Amylie, Salomé Leclerc

Amylie, Salomé Leclerc

« Entre chanteuses, musiciennes, auteures-compositrices-interprètes, techniciennes et autres intervenantes féminines du milieu, nous nous entendons toutes pour dire que le sexisme existe bel et bien dans l’industrie de la musique et que la plupart d’entre nous l’avons vécu, à un moment ou à un autre: ne serait-ce que par les préjugés véhiculés quant à nos connaissances de la technique ou de l’équipement, par la remise en doute de notre talent, de notre expérience ou de notre pertinence», souligne la lettre.

Il fallait bien que ça sorte un jour. Président de maison de disques, gérant, producteur, réalisateur, technicien de scène et de studio, musicien accompagnateur et même journaliste musique sont des professions à forte majorité masculines et difficiles à percer pour une femme qui s’y intéresse.

« Je ne pense pas que les gens du milieu sont mal attentionnés, poursuit Salomé Leclerc. Je connais plein de gars qui adorent travailler avec des filles autant sur scène qu’en studio. Je ne crois pas non plus que les programmateurs de festival soient de mauvaise foi, mais il y a des réflexes à avoir en 2017 avant d’envoyer son affiche chez l’imprimeur. Je pense que les discussions soulevées par le F.E.M. aident à réveiller les mentalités. »

Si Salomé Leclerc fait référence aux programmateurs de festival, c’est que le résultat de leur travail est facilement quantifiable. Selon le Journal de Montréal, 27% des têtes d’affiches du Festival international de Jazz de Montréal sont des femmes. Le chiffre passe à 22% pour le Festival d’Été de Québec, 20% pour le Festival de la poutine de Drummondville et seulement 8% pour Jonquière en Musique. Les festivals Diapason à Laval, Grandes Fêtes Telus à Rimouski et Festirame à Alma ont aussi été pointés du doigt sur la page Facebook du F.E.M.

« C’est en voyant les programmations de festivals sortir que le regroupement s’est créé, souligne Ariane Moffatt. Au début, nous étions peut-être une vingtaine à s’échanger des messages privés sur Facebook. Nous commentions avec frustration le manque de filles.
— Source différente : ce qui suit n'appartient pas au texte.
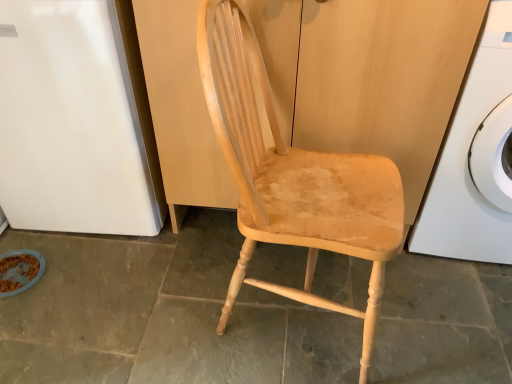 The width and height of the screenshot is (512, 384). In order to click on free location to the right of brown crumbly food at lower left in this screenshot , I will do `click(65, 281)`.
À un certain point, on s’est dit que c’en était assez, qu’il fallait sortir publiquement. »

« Les programmateurs n’ont plus d’excuse, explique Laurence Lafond-Beaulne. Selon la Société professionnelle des auteurs et des compositeurs du Québec, il y a presque autant de femmes que d’hommes parmi les auteurs-compositeurs-interprètes recensés. Une toute nouvelle cohorte de femmes sont arrivées dans le milieu musical au cours des dix dernières années. Le talent est là, les chiffres de vente le prouvent. Pourquoi ne se faufilent-elles pas au sommet de l’affiche ? On veut faire évoluer le système. »

Une question d’éducation

Cette nouvelle génération de femmes n’est d’ailleurs pas étrangère au mouvement féministe qui secoue aussi le milieu du théâtre (le regroupement Femmes pour l’équité en théâtre est né en janvier) et du cinéma : ces derniers mois, la SODEC, l’ONF et Téléfilm Canada ont tour à tour pris des mesures pour favoriser la parité homme / femme chez les cinéastes.
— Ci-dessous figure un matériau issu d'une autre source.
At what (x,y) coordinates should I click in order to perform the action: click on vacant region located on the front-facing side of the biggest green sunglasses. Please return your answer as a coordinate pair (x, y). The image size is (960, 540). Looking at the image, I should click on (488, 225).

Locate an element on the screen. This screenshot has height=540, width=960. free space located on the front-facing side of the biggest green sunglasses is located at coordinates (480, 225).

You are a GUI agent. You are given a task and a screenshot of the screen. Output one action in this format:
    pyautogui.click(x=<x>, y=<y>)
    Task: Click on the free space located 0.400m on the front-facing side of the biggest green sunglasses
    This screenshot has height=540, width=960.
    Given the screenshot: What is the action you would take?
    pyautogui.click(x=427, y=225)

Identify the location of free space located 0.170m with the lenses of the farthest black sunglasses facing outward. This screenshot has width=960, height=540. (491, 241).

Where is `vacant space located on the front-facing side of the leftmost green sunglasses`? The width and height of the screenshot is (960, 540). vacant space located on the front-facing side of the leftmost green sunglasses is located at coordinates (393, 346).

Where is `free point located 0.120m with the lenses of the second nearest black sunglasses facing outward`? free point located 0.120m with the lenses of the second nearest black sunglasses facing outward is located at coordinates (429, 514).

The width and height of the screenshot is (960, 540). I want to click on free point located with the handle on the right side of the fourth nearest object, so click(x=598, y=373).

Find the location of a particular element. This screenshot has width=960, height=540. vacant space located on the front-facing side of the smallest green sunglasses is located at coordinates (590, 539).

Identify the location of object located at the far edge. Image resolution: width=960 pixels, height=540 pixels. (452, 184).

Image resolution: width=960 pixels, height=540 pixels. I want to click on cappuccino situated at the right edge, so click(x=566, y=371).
« Je pense qu’il y a présentement un engouement pour tout ce qui a trait à la représentation des femmes, analyse Ariane Moffatt. Je vais me faire taper sur les doigts par mes pairs, mais si tu m’avais demandé si j’étais féministe au début de ma carrière, je n’aurais pas osé te répondre. Mais là, il y a tout un mouvement mené par une génération de chanteuses qui ont 25, 30 ou 35 ans et qui ont envie de sensibiliser les gens aux différents enjeux sociaux. Ça se passe dans le milieu culturel, mais aussi dans toutes les autres sphères de la société. »

Laurence Lafond-Beaulne, Marie-Pierre Arthur

Laurence Lafond-Beaulne, Marie-Pierre Arthur

« Si ça peut faire qu’un gars un peu mononcle se sente mal après avoir fait une joke sexiste du genre « tu joues bien pour une fille », le F.E.M. aura atteint une partie de son objectif », avance Marie-Pierre Arthur. Je demandais l’autre jour à mon fils s’il pensait que les gars jouaient mieux de la musique que les filles. Il m’a regardé avec un gros point d’interrogation dans le visage. Pour lui, la question ne faisait aucun sens, car il est habitué de voir autant son père (le claviériste François Lafontaine) que sa mère sur un stage. L’important est qu’on continue de donner l’exemple pour la prochaine génération de filles qui voudront faire de la musique. Tu veux jouer du drum, de la basse ou réaliser des albums ? C’est possible ! »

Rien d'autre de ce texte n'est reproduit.